As I get older, time — as an idea, as a practice and sparring partner; as a companion on this journey — is a mutable, unreliable thing. I can’t really expend much in the way of cognitive resources worrying about it, as I might have in my youth. It’s only a variable, useful in paperwork and filing taxes, but otherwise, an abstraction that doesn’t deserve much focus.
I’m more concerned about the general sense of being, the fulfilment factor, and the emotional undercurrent that influences my choices, day to day. Thus, when I find myself struggling in familiar territory that I’ve been actively building myself up and out of, I have to stop and reassess.
We all want to be growing, learning, expanding and leaning into the best version of ourselves. If we’re paying attention, the people we maintain relationships with are an excellent indicator of our progress, or lack thereof. One life, right?

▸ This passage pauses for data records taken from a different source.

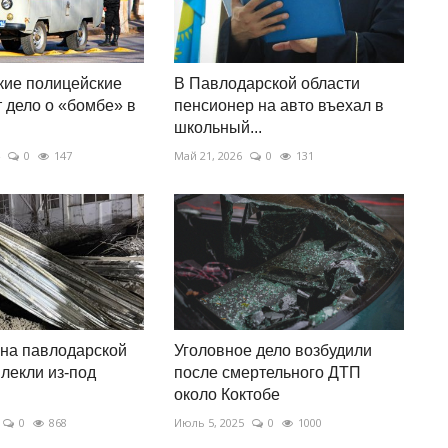
кие полицейские
В Павлодарской области
 дело о «бомбе» в
пенсионер на авто въехал в
школьный...
0
147
Май 21, 2026
0
131
на павлодарской
Уголовное дело возбудили
влекли из-под
после смертельного ДТП
около Коктобе
0
868
Июль 5, 2025
0
1000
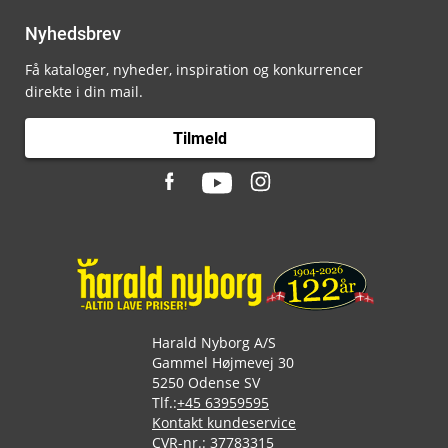
Nyhedsbrev
Få kataloger, nyheder, inspiration og konkurrencer
direkte i din mail.
Tilmeld
Harald Nyborg A/S
Gammel Højmevej 30
5250 Odense SV
Tlf.:
+45 63959595
Kontakt kundeservice
CVR-nr.: 37783315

Since we rarely enjoy others making life decisions on our behalf, we must push through the initial barrier of fear, trepidation or resistance, again and again. Gather information, hear perspectives and insights from your fellow travelers, but be like Captain Picard, and make the ultimate call, right or wrong. Life is for learning, so one can safely argue that nothing goes to waste.
Over the years, there have been many steps forward and upward, but there have been nearly as many slides backward, just so I don’t get cocky, or complacent. Sometimes, it feels like I’m at a complete standstill, or as if some unconscious reset happened over a few weeks or months, and I’m in very tangible ways back where I was a decade ago.
Of course, that’s not at all true. It’s a paradox of perception, and an unfair, reductionistic assessment of the facts at hand. Like everyone else, I’ve changed in ways both small and quite significant. We can’t possibly keep track of the subtlety of incremental improvement and evolutionary adjustments that we progress through in a lifetime. Countless books have been read, journals have been written, loves have been had and lost. Friends, family and pets have passed away. We may not have physically moved to somewhere else, but we most certainly have been moved.
It can all seem quite heavy at times, especially so when we feel as if we’re forever clambering up a damn hill. We live in a culture with a strong bias toward the treacherous and negative, so it’s understandable that we would give extra weight to the suffering, the challenges and the setbacks.
It doesn’t have to be that way. You can defy gravity. You can observe the pattern trying to reassert itself, hoping to undo all you’ve accomplished until now. And you can choose to keep observing it, so to bear witness as it simply fades away.